L’uso creativo della moderne tecnologie della telefonia mobile ha permesso di attirare l’attenzione della stampa sul tema del mancato accesso ai farmaci essenziali, e di aprire un dibattito sulle ragioni degli stock out

In Kenya, l’agenzia centrale per la distribuzione dei farmaci Kenya Medical Supplies Agency (KEMSA) è stata sotto il mirino della campagna, rivolta al ministero della Salute da cui KEMSA dipende. Inefficienza e mancanza di trasparenza nella gestione della distribuzione sono stati diagnosticati come gli ostacoli più importanti all’accesso. Dopo una prima fase di negazione del problema durata cinque mesi a colpi di comunicati stampa, alla fine il ministro della Sanità Anyang Nyongo ha dovuto riconoscere alla radio in Kiswahili ‘Q FM’ che la realtà era diversa, che l’accesso ai farmaci non è garantito in Kenya, e ha dovuto impegnarsi con il parlamento per un aumento dei fondi destinati all’acquisto di farmaci essenziali nel Paese. 

In Malawi, la questione dell’accesso ai farmaci è stata usata in coincidenza con le elezioni parlamentari e presidenziali, e ha travolto inaspettatamente i candidati attraverso la mobilitazione delle comunità e della società civile su pochi decisivi punti: 1. impegno ad assicurare la disponibilità dei medicinali essenziali; 2. migliorare l’accesso ai farmaci e ai servizi essenziali nel Paese; 3. nuova azioni per favorire una migliore distribuzione di farmaci in Malawi; 4. impegno per una maggiore trasparenza nella gestione dei farmaci nel settore pubblico. La mobilitazione ha avuto un notevole sostegno da parte dei mass media, soprattutto radiofonici. 

In Uganda la battaglia per i farmaci essenziali si è intrecciata con il tema della tubercolosi. Un clamoroso caso di stock out di farmaci era stato denunciato infatti all’ospedale Mulago Hospital, la struttura di riferimento nazionale per la tubercolosi, e le organizzazioni della campagna hanno colto la palla al balzo. La denuncia sull’assenza di medicinali ha colto l’attenzione della stampa nazionale e regionale, ivi compresa la denuncia rivolta al governo ugandese di violare i diritti fondamentali dei suoi cittadini, costringendo il ministro della Salute ad apparire in prima serata in televisione per dare conto della situazione dei farmaci essenziali in Uganda e ammettere le responsabilità del governo in questo campo. 

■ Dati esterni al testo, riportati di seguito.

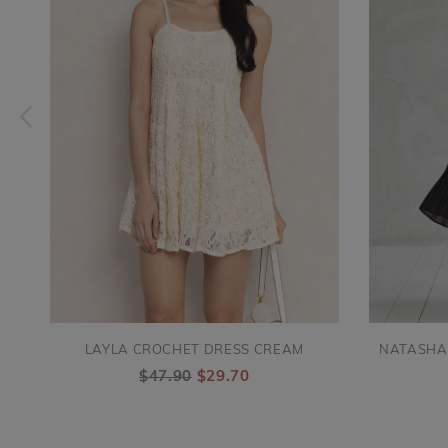
LAYLA CROCHET DRESS CREAM
NATASHA
$47.90
$29.70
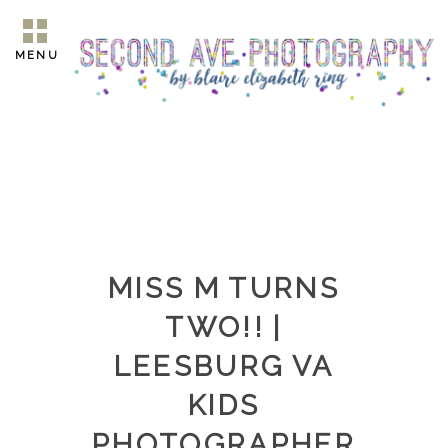
MENU
MISS M TURNS
TWO!! |
LEESBURG VA
KIDS
PHOTOGRAPHER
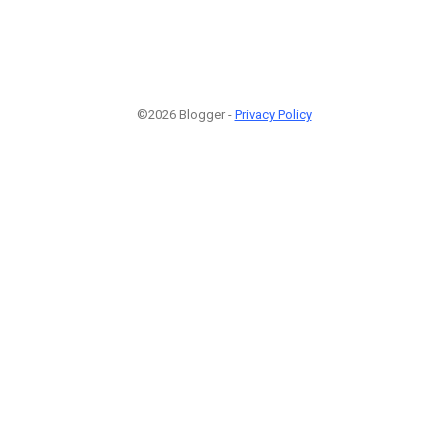
©2026 Blogger -
Privacy Policy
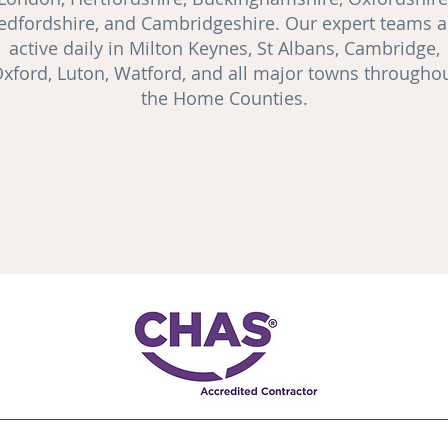
edfordshire, and Cambridgeshire. Our expert teams a
active daily in Milton Keynes, St Albans, Cambridge,
xford, Luton, Watford, and all major towns througho
the Home Counties.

Non si può, dunque, dire che alcuni risultati non siano stati raggiunti, grazie alla tecnologia e alla sua interazione sapiente con le modalità classiche della pressione sui governi e gli altri interlocutori istituzionali. Le ammissioni e gli impegni televisivi sulla scia dei media non bastano, e la campagna sta lavorando con assiduità, grazie anche alla rete e alla mobilitazione globale, per assicurare lo scenario di cambiamento per la vita della gente. Quella reale.